To see how this helps let's assume that you picked away $p_1, ... p_{n-1}$ from $I^2$ without disconnecting it and we have a distinct $p_n\in I^2$ (if it's not distinct removing it will do no difference), we know that for a punctured disc of radius $r$ we have that $D_{p_n;r} \cap I^2$ is connected. Now we can choose $r$ so that the punctured disc doesn't cover any of the other points and thereby $D_{p_n;r} \cap I^2 \subseteq I^2\setminus \{p_1, ... p_{n-1}\}$.

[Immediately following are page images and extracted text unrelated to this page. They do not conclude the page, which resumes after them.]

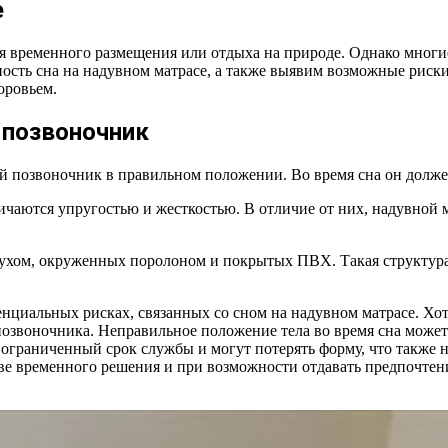
е
 временного размещения или отдыха на природе. Однако многие 
сность сна на надувном матрасе, а также выявим возможные рис
оровьем.
 позвоночник
 позвоночник в правильном положении. Во время сна он должен
чаются упругостью и жесткостью. В отличие от них, надувной 
оздухом, окруженных поролоном и покрытых ПВХ. Такая структура
енциальных рисках, связанных со сном на надувном матрасе. Хо
озвоночника. Неправильное положение тела во время сна может 
т ограниченный срок службы и могут потерять форму, что также 
тве временного решения и при возможности отдавать предпочтен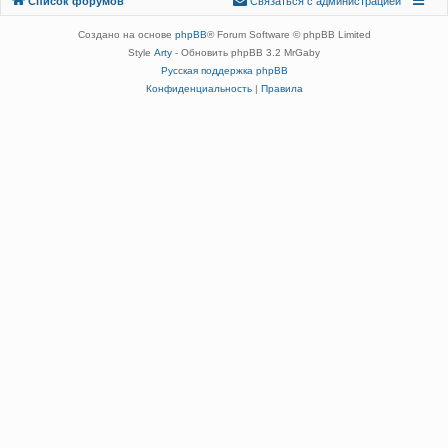
Список форумов
С
в
я
з
а
т
ь
с
я
с
а
д
м
и
н
и
с
т
р
а
ц
и
е
й
администрацией
Создано на основе
phpBB
® Forum Software © phpBB Limited
Style
Arty
- Обновить phpBB 3.2 MrGaby
Русская поддержка phpBB
Конфиденциальность
|
Правила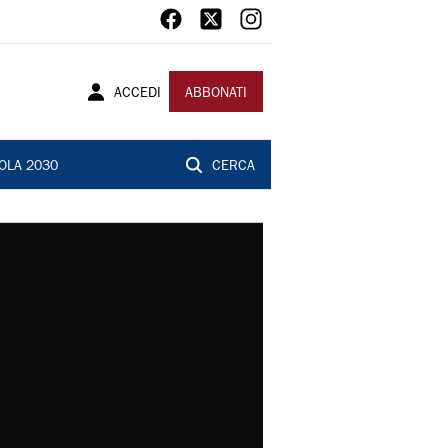
ACCEDI
ABBONATI
OLA 2030
CERCA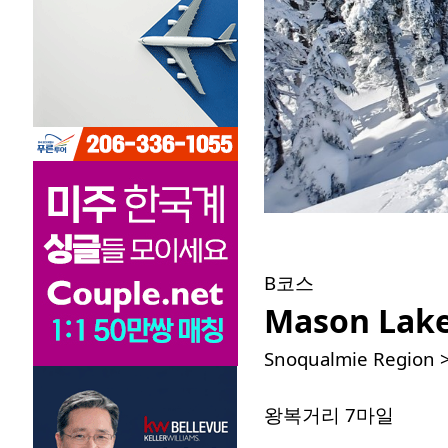
B코스
Mason Lak
Snoqualmie Region 
왕복거리 7마일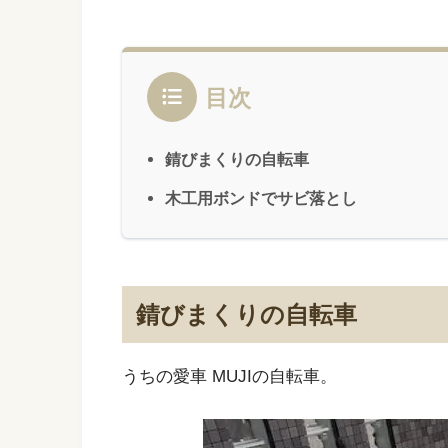
目次
錆びまくりの自転車
木工用ボンドでサビ落とし
錆びまくりの自転車
うちの愛車 MUJIの自転車。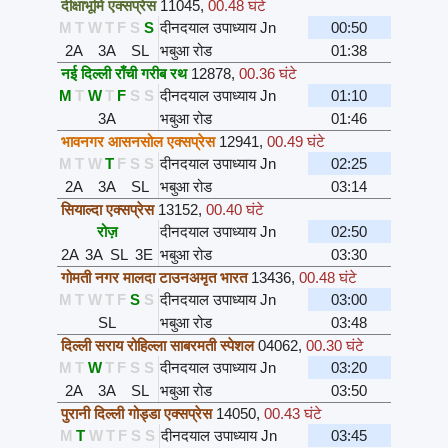
दीक्षाभूमि एक्सप्रेस
11045
,
00.48 घंटे
M
T
W
T
F
S
S
दीनदयाल उपाध्याय Jn
00:50
2A
3A
SL
भबुआ रोड
01:38
नई दिल्ली राँची गरीब रथ
12878
,
00.36 घंटे
M
T
W
T
F
S
S
दीनदयाल उपाध्याय Jn
01:10
3A
भबुआ रोड
01:46
भावनगर आसनसोल एक्सप्रेस
12941
,
00.49 घंटे
M
T
W
T
F
S
S
दीनदयाल उपाध्याय Jn
02:25
2A
3A
SL
भबुआ रोड
03:14
सियाल्दा एक्सप्रेस
13152
,
00.40 घंटे
रोज़
दीनदयाल उपाध्याय Jn
02:50
2A
3A
SL
3E
भबुआ रोड
03:30
गोमती नगर मालदा टाउनअमृत भारत
13436
,
00.48 घंटे
M
T
W
T
F
S
S
दीनदयाल उपाध्याय Jn
03:00
SL
भबुआ रोड
03:48
दिल्ली सराय रोहिल्ला साबरमती स्पेशल
04062
,
00.30 घंटे
M
T
W
T
F
S
S
दीनदयाल उपाध्याय Jn
03:20
2A
3A
SL
भबुआ रोड
03:50
पुरानी दिल्ली गोड्डा एक्सप्रेस
14050
,
00.43 घंटे
M
T
W
T
F
S
S
दीनदयाल उपाध्याय Jn
03:45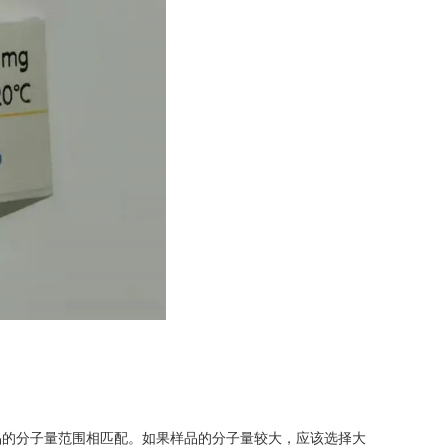
的分子量范围相匹配。如果样品的分子量较大，应该选择大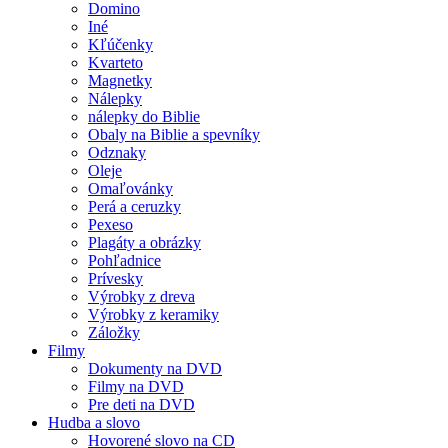
Domino
Iné
Kľúčenky
Kvarteto
Magnetky
Nálepky
nálepky do Biblie
Obaly na Biblie a spevníky
Odznaky
Oleje
Omaľovánky
Perá a ceruzky
Pexeso
Plagáty a obrázky
Pohľadnice
Prívesky
Výrobky z dreva
Výrobky z keramiky
Záložky
Filmy
Dokumenty na DVD
Filmy na DVD
Pre deti na DVD
Hudba a slovo
Hovorené slovo na CD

Now for the proof of the lemma that's used. Assume that $C\setminus\{p\}$ is not connected, then we have to open disjoint sets $U$ and $V$ such that $C\setminus\{p\} = U \cup V$, but now $\Omega_p\cap V$ and $\Omega_p\cap U$ are open and disjoint sets and their union is $\Omega_p\cap(U\cup V) = \Omega_p\cap(C\setminus\{p\}) = \Omega_p$, but that contradicts the fact that $\Omega_p$ is connected.
You don't need to actually find the path - if it's pathconnected then it's connected, no matter what paths are used.
However, you could do the following: given any two points, draw a straight line between them. If that line is invalid because one of the $a, b, c$ is on it, then take a detour by using two straight lines through some corner point instead. (There is a valid detour: there are infinitely many possible detours, but each removed point invalidates precisely one detour if you take the corner point to be equidistant from the two points.)